China's large model competition has seen a new breakthrough, with Step Zenith officially releasing and open-sourcing its new Flash model - Step 3.7 Flash today. This model is specifically designed for the industrialization of agents, and it has been deeply optimized at the system level for code writing, online search, and multimodal workflows.

In terms of architecture, the model adopts an advanced sparse mixture-of-experts (MoE) architecture, with a total parameter count of 196B. With this innovative architecture, the model can generate up to 400 Tokens per second, significantly reducing waiting delays in high-frequency, multi-turn dialogues.

image.png

Native Multimodal and Search Enhancement

Step 3.7 Flash has powerful native multimodal understanding capabilities, allowing it to directly recognize and parse complex visual information such as UI interfaces, charts, and documents. This enables the model to quickly convert visual content into structured data, and even directly generate corresponding execution code.

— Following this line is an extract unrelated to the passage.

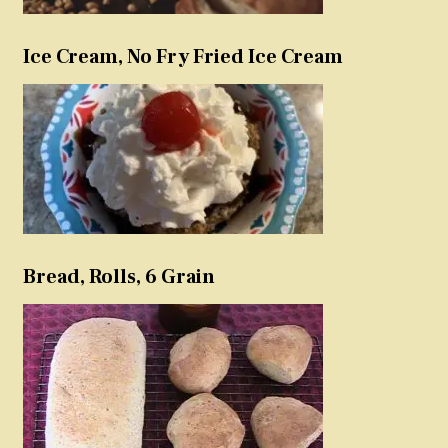
Ice Cream, No Fry Fried Ice Cream
Bread, Rolls, 6 Grain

At the same time, the new model has significantly enhanced its online retrieval and image search capabilities. It can actively obtain multi-source evidence across text and images in an open network environment, and ensure the accuracy of the obtained information through cross-comparison.

Highly Reliable Orchestration and Ecosystem Compatibility

To meet the needs of complex tasks, the model demonstrates extremely high stability in long-chain, multi-turn agent workflows. It can smoothly drive APIs, browsers, terminals, and Office tools, effectively reducing the probability of task execution failure or deviation.

Additionally, the model has undergone deep compatibility optimization for currently mainstream agent development frameworks and tool invocation protocols. This move significantly lowers the access threshold for developers, making workflow orchestration and ecosystem deployment more efficient and convenient.